Archival Research

National Archives, Library of Congress, NIH Library, FOIA & MDR

 Still photographs

The National Archives contains hundreds of thousands of photographic images in the form of prints, negatives and transparencies. Most of these are available to clients royalty-free.

Prints can be copied using a professional laptop-flatbed scanner combination or photographed using a high-resolution professional camera. Transparency or negative 35 mm film can also be copied using a professional Nikon LS5000 film scanner. 4"x 5" format negatives can also be scanned using a special scanner setup.

While I am searching through images, I can use a smart phone camera to photograph and email samples of these to the client in real time. While such photographs are not designed to be used as a final product, they can be instrumental in rapidly vectoring in on responsive images.

Scanners and cameras:

I use professional scanners and cameras.  If clients need many pages scanned rapidly or need very large records scanned (up to 12"x 17"), I am one of very few researchers at the National Archives who uses the fastest and most accurate professional large format scanner commercially available.  The scanner I use is several times faster than its closest competitor.

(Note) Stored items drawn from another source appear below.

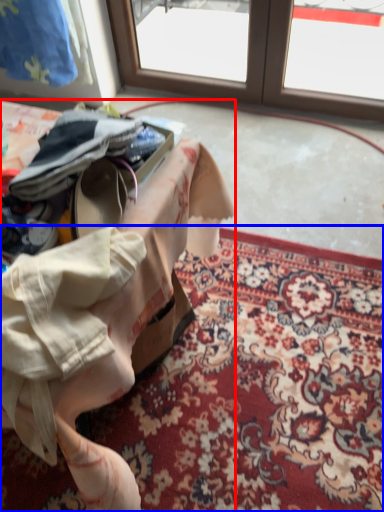 Question: Which of the following is the farthest to the observer, table (highlighted by a red box) or mat (highlighted by a blue box)?

Choices:
 (A) table
 (B) mat

Answer: (B) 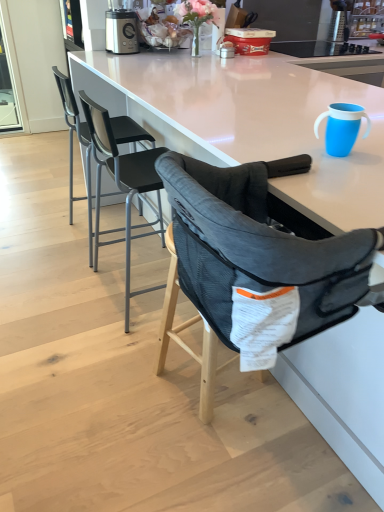 Question: Is blue plastic cup at upper right positioned with its back to black mesh chair at center, which is counted as the second chair, starting from the front?

Choices:
 (A) no
 (B) yes

Answer: (A)

Question: Does blue plastic cup at upper right touch black mesh chair at center, the second chair in the back-to-front sequence?

Choices:
 (A) no
 (B) yes

Answer: (A)

Question: Is blue plastic cup at upper right surrounding black mesh chair at center, which is counted as the second chair, starting from the front?

Choices:
 (A) no
 (B) yes

Answer: (A)

Question: Considering the relative sizes of blue plastic cup at upper right and black mesh chair at center, the second chair in the back-to-front sequence, in the image provided, is blue plastic cup at upper right bigger than black mesh chair at center, the second chair in the back-to-front sequence,?

Choices:
 (A) no
 (B) yes

Answer: (A)

Question: From a real-world perspective, is blue plastic cup at upper right positioned under black mesh chair at center, the second chair in the back-to-front sequence, based on gravity?

Choices:
 (A) yes
 (B) no

Answer: (B)

Question: Considering the relative positions of metallic silver blender at upper center and black mesh chair at center, which is counted as the second chair, starting from the front, in the image provided, is metallic silver blender at upper center to the left or to the right of black mesh chair at center, which is counted as the second chair, starting from the front,?

Choices:
 (A) left
 (B) right

Answer: (A)

Question: Looking at the image, does metallic silver blender at upper center seem bigger or smaller compared to black mesh chair at center, which is counted as the second chair, starting from the front?

Choices:
 (A) big
 (B) small

Answer: (B)

Question: Is metallic silver blender at upper center in front of or behind black mesh chair at center, the second chair in the back-to-front sequence, in the image?

Choices:
 (A) behind
 (B) front

Answer: (A)

Question: From the image's perspective, relative to black mesh chair at center, which is counted as the second chair, starting from the front, is metallic silver blender at upper center above or below?

Choices:
 (A) above
 (B) below

Answer: (A)

Question: Is blue plastic cup at upper right in front of or behind metallic silver blender at upper center in the image?

Choices:
 (A) front
 (B) behind

Answer: (A)

Question: In terms of width, does blue plastic cup at upper right look wider or thinner when compared to metallic silver blender at upper center?

Choices:
 (A) wide
 (B) thin

Answer: (B)

Question: Is blue plastic cup at upper right taller or shorter than metallic silver blender at upper center?

Choices:
 (A) short
 (B) tall

Answer: (A)

Question: Considering the positions of blue plastic cup at upper right and metallic silver blender at upper center in the image, is blue plastic cup at upper right bigger or smaller than metallic silver blender at upper center?

Choices:
 (A) small
 (B) big

Answer: (A)

Question: In terms of size, does transparent glass screen door at upper left appear bigger or smaller than metallic silver blender at upper center?

Choices:
 (A) big
 (B) small

Answer: (A)

Question: In the image, is transparent glass screen door at upper left positioned in front of or behind metallic silver blender at upper center?

Choices:
 (A) behind
 (B) front

Answer: (A) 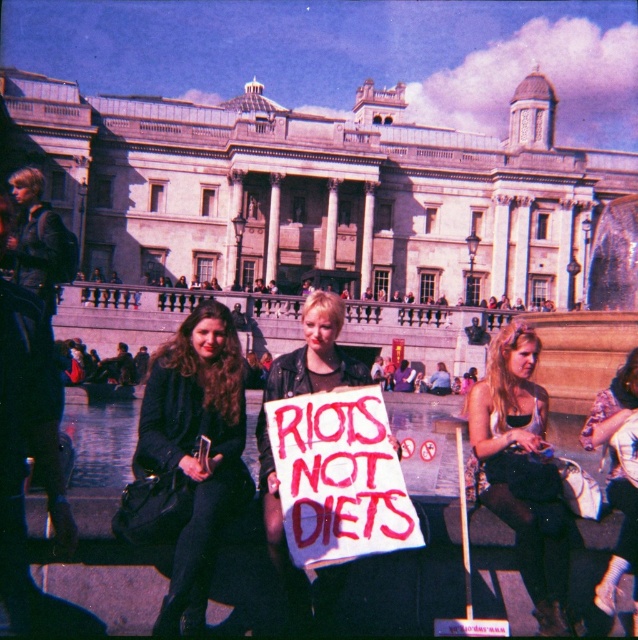 Question: Which of these objects is positioned farthest from the leather jacket at center?

Choices:
 (A) matte black tank top at center
 (B) matte black coat at center

Answer: (B)

Question: Does matte black coat at center appear on the left side of matte black tank top at center?

Choices:
 (A) yes
 (B) no

Answer: (A)

Question: Does matte black coat at center come behind matte black tank top at center?

Choices:
 (A) no
 (B) yes

Answer: (A)

Question: Based on their relative distances, which object is nearer to the matte black tank top at center?

Choices:
 (A) leather jacket at center
 (B) matte black coat at center

Answer: (A)

Question: Which object appears farthest from the camera in this image?

Choices:
 (A) matte black coat at center
 (B) leather jacket at center
 (C) matte black tank top at center

Answer: (B)

Question: Does matte black coat at center have a larger size compared to matte black tank top at center?

Choices:
 (A) no
 (B) yes

Answer: (B) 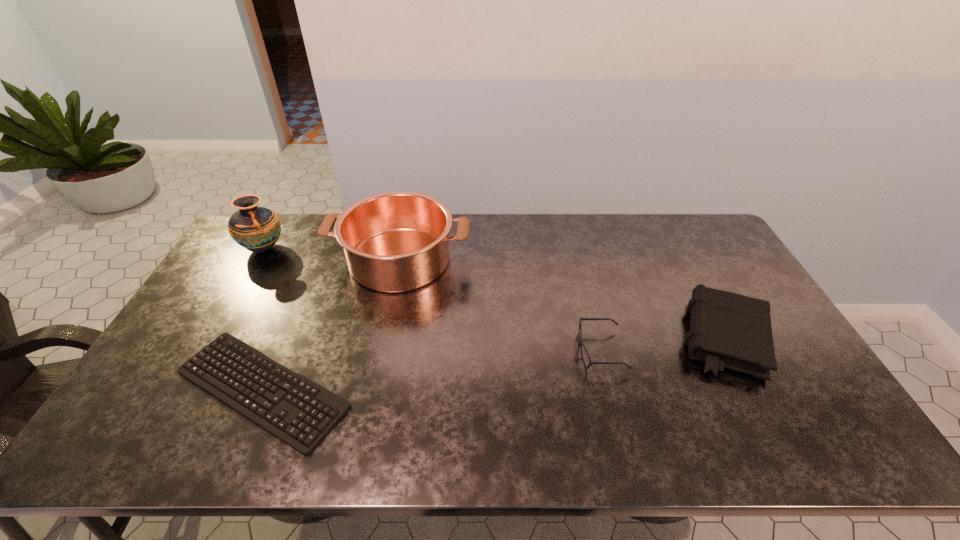 Where is `vacant space positioned 0.130m on the front-facing side of the second object from right to left`? vacant space positioned 0.130m on the front-facing side of the second object from right to left is located at coordinates (529, 351).

This screenshot has height=540, width=960. In order to click on free location located on the front-facing side of the second object from right to left in this screenshot , I will do `click(547, 351)`.

I want to click on vacant space positioned on the front-facing side of the second object from right to left, so click(x=489, y=351).

Identify the location of free space located 0.400m on the back of the shortest object. (323, 248).

Locate an element on the screen. Image resolution: width=960 pixels, height=540 pixels. pottery that is at the far edge is located at coordinates (257, 229).

You are a GUI agent. You are given a task and a screenshot of the screen. Output one action in this format:
    pyautogui.click(x=<x>, y=<y>)
    Task: Click on the saucepan at the far edge
    The height and width of the screenshot is (540, 960).
    Given the screenshot: What is the action you would take?
    pyautogui.click(x=398, y=241)

Locate an element on the screen. object present at the near edge is located at coordinates (325, 401).

The width and height of the screenshot is (960, 540). I want to click on pottery that is positioned at the left edge, so click(x=257, y=229).

Identify the location of computer keyboard at the left edge. The height and width of the screenshot is (540, 960). (325, 401).

I want to click on object that is positioned at the right edge, so click(727, 330). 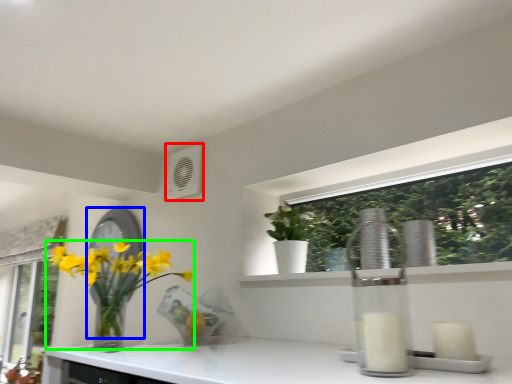 Question: Which object is the farthest from air conditioning (highlighted by a red box)? Choose among these: mirror (highlighted by a blue box) or houseplant (highlighted by a green box).

Choices:
 (A) mirror
 (B) houseplant

Answer: (B) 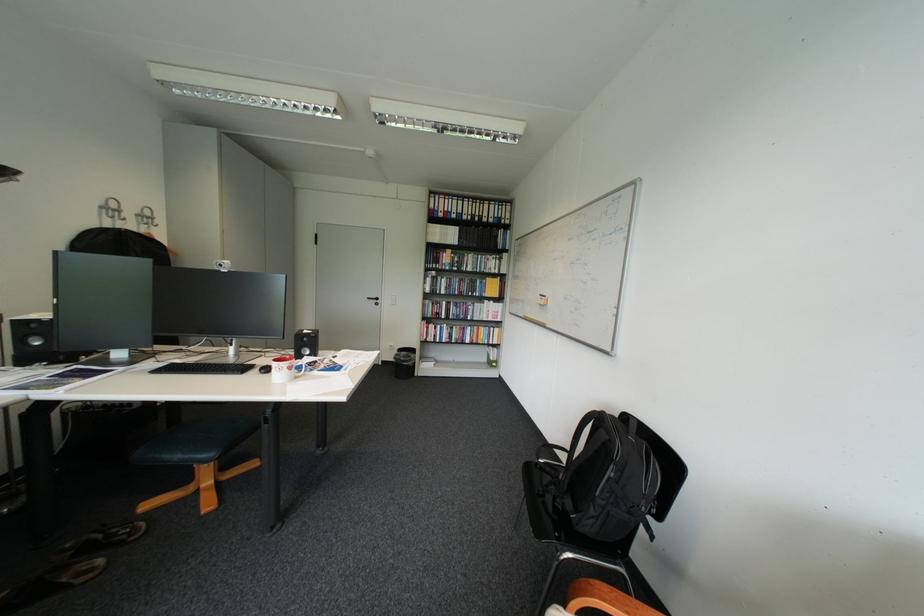 Where would you sit the dark chair sitting surface? Please return your answer as a coordinate pair (x, y).

(187, 444) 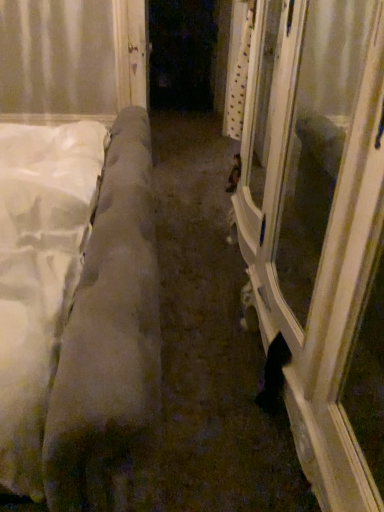 Question: Is white soft mattress at left wider than white glossy door at center?

Choices:
 (A) no
 (B) yes

Answer: (A)

Question: Would you say white soft mattress at left is outside white glossy door at center?

Choices:
 (A) yes
 (B) no

Answer: (A)

Question: Can you confirm if white soft mattress at left is positioned to the left of white glossy door at center?

Choices:
 (A) yes
 (B) no

Answer: (A)

Question: From a real-world perspective, is white soft mattress at left physically above white glossy door at center?

Choices:
 (A) yes
 (B) no

Answer: (A)

Question: Would you say white soft mattress at left is a long distance from white glossy door at center?

Choices:
 (A) yes
 (B) no

Answer: (B)

Question: Looking at the image, does white glossy door at center seem bigger or smaller compared to white soft mattress at left?

Choices:
 (A) big
 (B) small

Answer: (B)

Question: Choose the correct answer: Is white glossy door at center inside white soft mattress at left or outside it?

Choices:
 (A) outside
 (B) inside

Answer: (A)

Question: Would you say white glossy door at center is to the left or to the right of white soft mattress at left in the picture?

Choices:
 (A) right
 (B) left

Answer: (A)

Question: Looking at their shapes, would you say white glossy door at center is wider or thinner than white soft mattress at left?

Choices:
 (A) thin
 (B) wide

Answer: (B)

Question: Is white soft mattress at left taller or shorter than white glossy door at center?

Choices:
 (A) short
 (B) tall

Answer: (B)

Question: From the image's perspective, is white soft mattress at left above or below white glossy door at center?

Choices:
 (A) below
 (B) above

Answer: (A)

Question: Considering the relative positions of white soft mattress at left and white glossy door at center in the image provided, is white soft mattress at left to the left or to the right of white glossy door at center?

Choices:
 (A) right
 (B) left

Answer: (B)

Question: From a real-world perspective, relative to white glossy door at center, is white soft mattress at left vertically above or below?

Choices:
 (A) above
 (B) below

Answer: (B)

Question: From the image's perspective, is white glossy door at center above or below white soft mattress at left?

Choices:
 (A) below
 (B) above

Answer: (B)

Question: Considering the positions of white glossy door at center and white soft mattress at left in the image, is white glossy door at center bigger or smaller than white soft mattress at left?

Choices:
 (A) big
 (B) small

Answer: (B) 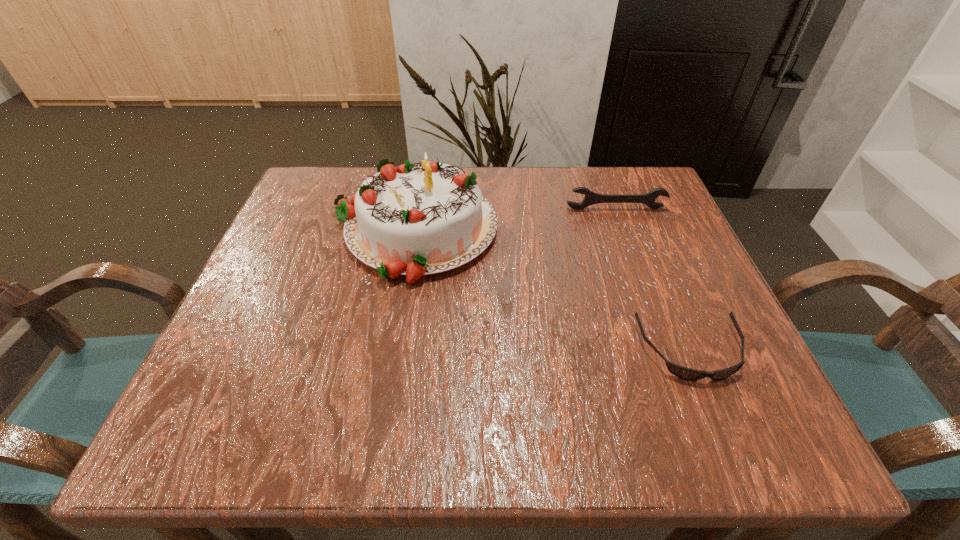 Identify the location of cake. The width and height of the screenshot is (960, 540). (414, 220).

The image size is (960, 540). What are the coordinates of `the leftmost object` in the screenshot? It's located at (414, 220).

The width and height of the screenshot is (960, 540). In order to click on wrench in this screenshot , I will do `click(591, 198)`.

The width and height of the screenshot is (960, 540). What are the coordinates of `the shortest object` in the screenshot? It's located at (688, 374).

This screenshot has height=540, width=960. Identify the location of the nearest object. pyautogui.click(x=688, y=374).

This screenshot has width=960, height=540. What are the coordinates of `blank space located on the front of the tallest object` in the screenshot? It's located at (383, 409).

Locate an element on the screen. This screenshot has width=960, height=540. vacant space located 0.210m on the open ends of the second shortest object is located at coordinates (639, 274).

I want to click on cake situated at the far edge, so click(414, 220).

This screenshot has width=960, height=540. Find the location of `wrench at the far edge`. wrench at the far edge is located at coordinates (591, 198).

Where is `object that is at the left edge`? object that is at the left edge is located at coordinates (414, 220). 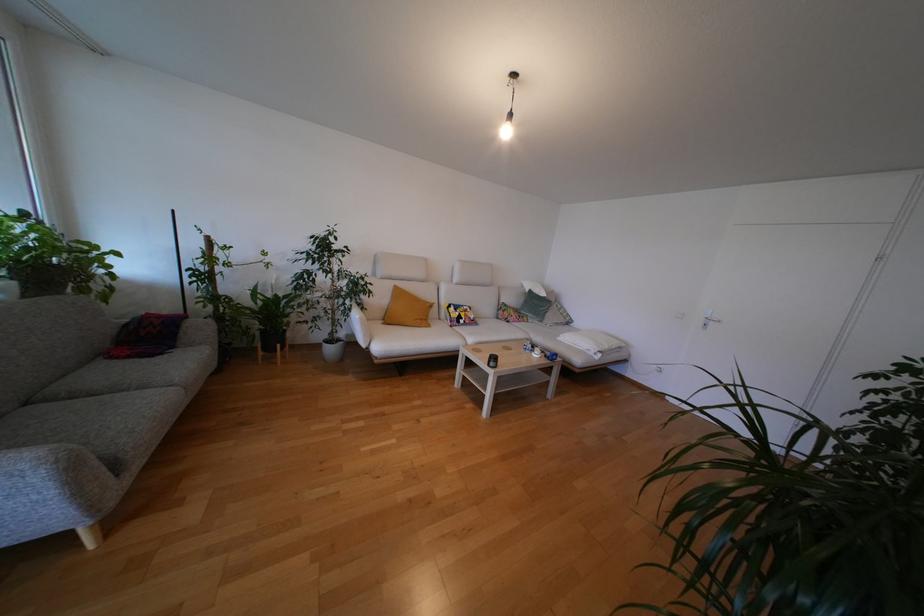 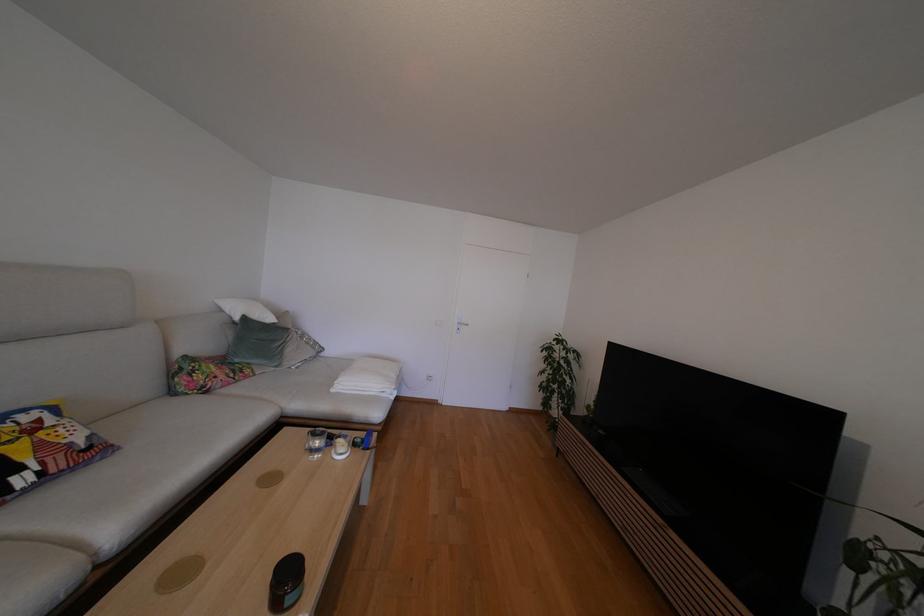 Where in the second image is the point corresponding to pixel 513 310 from the first image?

(207, 368) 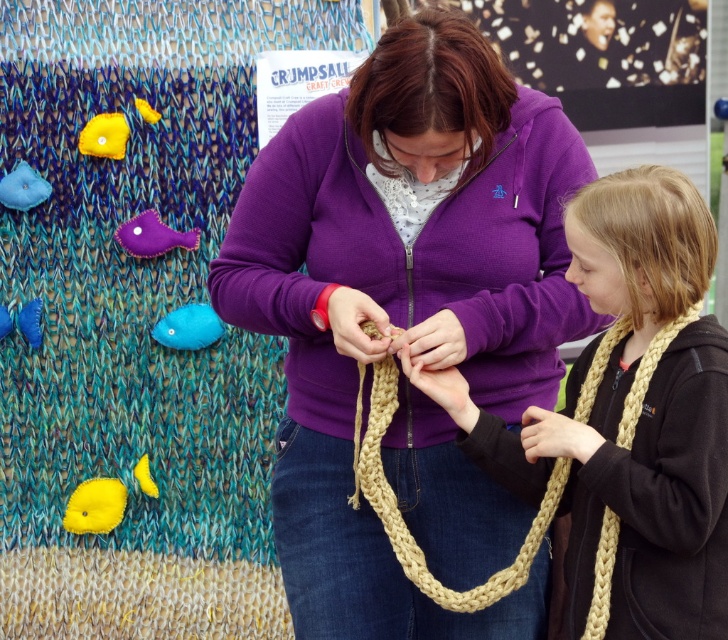 Can you confirm if matte yellow felt fish at lower left is wider than matte blue felt fish at upper left?

Correct, the width of matte yellow felt fish at lower left exceeds that of matte blue felt fish at upper left.

Between point (76, 486) and point (15, 195), which one is positioned in front?

Point (15, 195) is more forward.

Identify the location of matte yellow felt fish at lower left. The height and width of the screenshot is (640, 728). (95, 506).

Does matte blue felt fish at upper left lie behind blue felt fish at upper left?

No, it is in front of blue felt fish at upper left.

Which is more to the right, matte blue felt fish at upper left or blue felt fish at upper left?

Answer: Positioned to the right is matte blue felt fish at upper left.

Does point (1, 188) lie in front of point (0, 330)?

That is True.

This screenshot has height=640, width=728. Identify the location of matte blue felt fish at upper left. (23, 188).

Describe the element at coordinates (657, 496) in the screenshot. The width and height of the screenshot is (728, 640). I see `black fleece jacket at lower right` at that location.

Who is more distant from viewer, (510,445) or (146,100)?

Positioned behind is point (146,100).

The image size is (728, 640). Find the location of `black fleece jacket at lower right`. black fleece jacket at lower right is located at coordinates (657, 496). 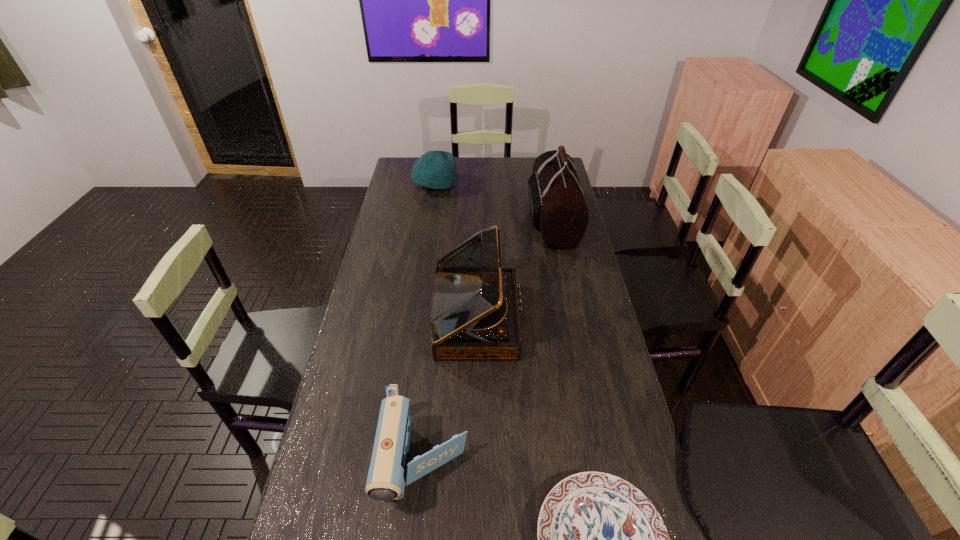 Identify the location of vacant area between the duffel bag and the beanie. (493, 201).

This screenshot has height=540, width=960. I want to click on vacant area between the beanie and the camcorder, so click(429, 322).

Identify which object is the nearest to the shortest object. Please provide its 2D coordinates. Your answer should be formatted as a tuple, i.e. [(x, y)], where the tuple contains the x and y coordinates of a point satisfying the conditions above.

[(389, 471)]

This screenshot has height=540, width=960. What are the coordinates of `object that can be found as the closest to the second tallest object` in the screenshot? It's located at (389, 471).

This screenshot has width=960, height=540. Find the location of `free space that satisfies the following two spatial constraints: 1. on the front-facing side of the fourth shortest object; 2. on the side of the camcorder with the flip-out screen`. free space that satisfies the following two spatial constraints: 1. on the front-facing side of the fourth shortest object; 2. on the side of the camcorder with the flip-out screen is located at coordinates (476, 461). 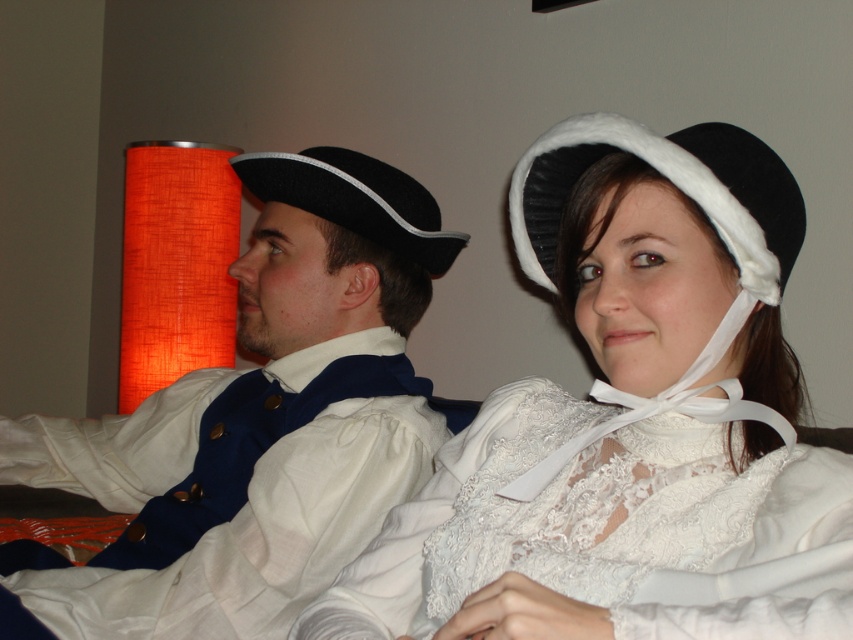 Question: Can you confirm if white lace bonnet at upper center is positioned to the right of white lace blouse at center?

Choices:
 (A) yes
 (B) no

Answer: (A)

Question: Considering the real-world distances, which object is closest to the matte black hat at upper left?

Choices:
 (A) white lace bonnet at upper center
 (B) black velvet bonnet at upper right

Answer: (A)

Question: Is black velvet bonnet at upper right smaller than black felt tricorn hat at left?

Choices:
 (A) yes
 (B) no

Answer: (A)

Question: Which point is farther to the camera?

Choices:
 (A) black felt tricorn hat at left
 (B) matte black hat at upper left
 (C) black velvet bonnet at upper right

Answer: (A)

Question: Which object is farther from the camera taking this photo?

Choices:
 (A) black felt tricorn hat at left
 (B) matte black hat at upper left

Answer: (A)

Question: Can you confirm if matte black hat at upper left is smaller than black felt tricorn hat at left?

I use professional Nikon digital DSLR cameras mainly for records that are too large to scan or records that require authentication.

Outputs:

Digitized high-resolution images can be uploaded to a website or burned to a CD or DVD. In the case that a client wishes to see the images rapidly before they are uploaded or burned to a disc, a lower-resolution website can be quickly published for viewing and picking - once I get home.